Far beneath the meadow, in a side tunnel that had been dug specifically for this purpose, the woodchuck chuckled to herself and ate another Snickers bar. A few months ago, she had planted a sign at the top of the burrow that said Gone Fishin!, a little hint she hoped the other groundhogs would understand meant that she wanted to be left alone. Instead, animals kept dropping by to put in orders for scallops or tilapia. 

We live in the dirt, miles from water thought the woodchuck. Did they really think she was going to bring them back scallops?

This time, she had told Shirley that she bought a jet ski and was planning a real vacation to try it out. It had been like posting a notice on Groundhog Twitter; the news had spread faster than monkey pox, or as she called it, the chimp bumps.
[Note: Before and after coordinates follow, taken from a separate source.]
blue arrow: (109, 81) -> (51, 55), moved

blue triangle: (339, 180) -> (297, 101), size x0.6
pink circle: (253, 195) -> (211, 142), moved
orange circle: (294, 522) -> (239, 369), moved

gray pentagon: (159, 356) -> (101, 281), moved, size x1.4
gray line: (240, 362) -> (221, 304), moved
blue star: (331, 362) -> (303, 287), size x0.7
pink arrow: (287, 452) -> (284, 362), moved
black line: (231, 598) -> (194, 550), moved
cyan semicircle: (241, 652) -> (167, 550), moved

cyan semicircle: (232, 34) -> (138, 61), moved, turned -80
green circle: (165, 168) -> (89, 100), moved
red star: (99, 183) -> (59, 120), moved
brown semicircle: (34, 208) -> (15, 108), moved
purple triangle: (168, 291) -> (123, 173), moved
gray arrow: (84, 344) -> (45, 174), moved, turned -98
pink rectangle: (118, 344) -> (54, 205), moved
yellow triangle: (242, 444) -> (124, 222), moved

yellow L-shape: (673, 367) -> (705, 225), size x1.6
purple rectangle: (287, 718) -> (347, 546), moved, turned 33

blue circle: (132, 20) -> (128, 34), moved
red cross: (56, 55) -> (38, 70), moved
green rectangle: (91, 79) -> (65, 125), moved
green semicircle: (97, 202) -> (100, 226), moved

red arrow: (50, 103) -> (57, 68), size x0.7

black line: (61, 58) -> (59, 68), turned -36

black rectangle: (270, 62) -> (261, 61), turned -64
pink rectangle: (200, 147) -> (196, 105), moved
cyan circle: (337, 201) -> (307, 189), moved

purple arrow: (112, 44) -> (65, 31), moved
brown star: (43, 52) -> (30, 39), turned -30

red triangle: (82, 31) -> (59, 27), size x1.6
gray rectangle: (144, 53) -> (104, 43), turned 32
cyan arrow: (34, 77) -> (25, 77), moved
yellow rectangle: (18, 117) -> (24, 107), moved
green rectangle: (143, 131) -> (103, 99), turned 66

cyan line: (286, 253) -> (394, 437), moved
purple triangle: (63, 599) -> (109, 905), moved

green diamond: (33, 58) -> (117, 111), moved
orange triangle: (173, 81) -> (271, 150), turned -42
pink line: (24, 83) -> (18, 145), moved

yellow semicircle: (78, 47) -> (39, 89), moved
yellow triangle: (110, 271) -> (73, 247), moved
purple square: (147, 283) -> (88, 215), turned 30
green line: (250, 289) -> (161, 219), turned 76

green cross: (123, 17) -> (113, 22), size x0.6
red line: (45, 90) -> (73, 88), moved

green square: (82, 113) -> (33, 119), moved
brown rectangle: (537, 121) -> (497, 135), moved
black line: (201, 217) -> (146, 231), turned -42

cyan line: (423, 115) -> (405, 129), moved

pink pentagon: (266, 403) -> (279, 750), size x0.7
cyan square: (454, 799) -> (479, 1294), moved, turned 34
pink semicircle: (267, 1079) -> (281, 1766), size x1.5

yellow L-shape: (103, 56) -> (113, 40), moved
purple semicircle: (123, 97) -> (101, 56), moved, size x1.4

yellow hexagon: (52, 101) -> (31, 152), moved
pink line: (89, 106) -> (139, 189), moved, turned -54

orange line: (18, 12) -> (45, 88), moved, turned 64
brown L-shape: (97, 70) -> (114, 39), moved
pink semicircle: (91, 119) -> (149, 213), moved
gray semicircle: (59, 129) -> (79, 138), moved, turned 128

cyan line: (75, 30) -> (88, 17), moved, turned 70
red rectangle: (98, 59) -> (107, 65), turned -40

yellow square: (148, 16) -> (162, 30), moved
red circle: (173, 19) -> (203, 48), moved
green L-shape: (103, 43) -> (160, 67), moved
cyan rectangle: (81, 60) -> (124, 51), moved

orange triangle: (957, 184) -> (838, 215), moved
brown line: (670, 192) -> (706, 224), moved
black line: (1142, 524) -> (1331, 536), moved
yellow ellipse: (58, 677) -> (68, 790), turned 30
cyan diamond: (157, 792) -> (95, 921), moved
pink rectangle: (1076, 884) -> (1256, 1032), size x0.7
The woodchuck hated chipmunks intensely and used every opportunity she could find to mock them. The little beasts had been by several times before asking where their tilapia was.

But the jet ski story seemed to have done the trick, and she had been left alone in her cozy burrow for some time now. The silence had been wonderful, the lack of information regularly stuffed into her head by Shirley about her cousins and other woodland animals freeing up space for her to think deep thoughts and to watch that Harry Styles spitting video many times over. She didn’t think he would really do that to Chris Pine, but she would have to watch it a few hundred more times to be sure. 

The problem with watching cutting edge crime scene videos while scrolling for other angles was that it was hard to ignore the rest of the internet. The place with all the sunflowers kept popping up, and she found herself worrying about the grain that was going to waste that could have fed so many. The wildfires everywhere seem to be spreading, and sometimes she thought she could smell smoke even deep in her burrow. That ice shelf that was about to collapse was keeping her up at nights, and she knew once it went, she really was going to be able to get tilapia for everyone because they would be swimming in her burrow.

The worse thing was that the Weasel was still everywhere, despite having been driven out of the forest. Why was everyone still talking about him instead focusing on more important things, like how few monarch butterflies there were this summer, and democracy?

The woodchuck was slowly coming to the realization that it wasn’t her cousins and friends she needed the vacation from—it was the constant stream of fear and bad news that churned through her mind both night and day. It didn’t seem fair that she should have to worry about this stuff; her brain was the size of a walnut and it’s not like she could fix any of it. Besides, she really wanted to discuss the Harry Styles Spitting Video with Shirley. She just had to figure out how to let everyone know that she was back from vacation without letting any of them ride on her jet ski.